What the task requires —
Images aside, the whole listing should be written out word for word.

§

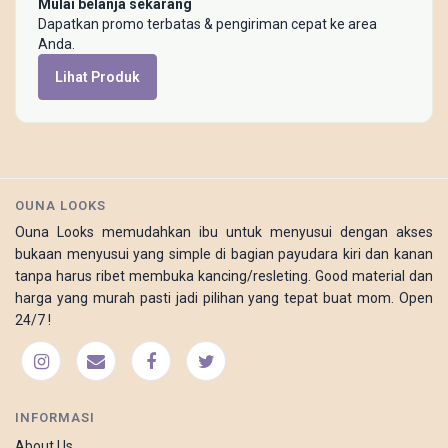
Mulai belanja sekarang
Dapatkan promo terbatas & pengiriman cepat ke area
Anda.
Lihat Produk
OUNA LOOKS
Ouna Looks memudahkan ibu untuk menyusui dengan akses
bukaan menyusui yang simple di bagian payudara kiri dan kanan
tanpa harus ribet membuka kancing/resleting. Good material dan
harga yang murah pasti jadi pilihan yang tepat buat mom. Open
24/7 !
INFORMASI
About Us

§

Answer below —
Mulai belanja sekarang
Dapatkan promo terbatas & pengiriman cepat ke area
Anda.
Lihat Produk
OUNA LOOKS
Ouna Looks memudahkan ibu untuk menyusui dengan akses
bukaan menyusui yang simple di bagian payudara kiri dan kanan
tanpa harus ribet membuka kancing/resleting. Good material dan
harga yang murah pasti jadi pilihan yang tepat buat mom. Open
24/7 !
INFORMASI
About Us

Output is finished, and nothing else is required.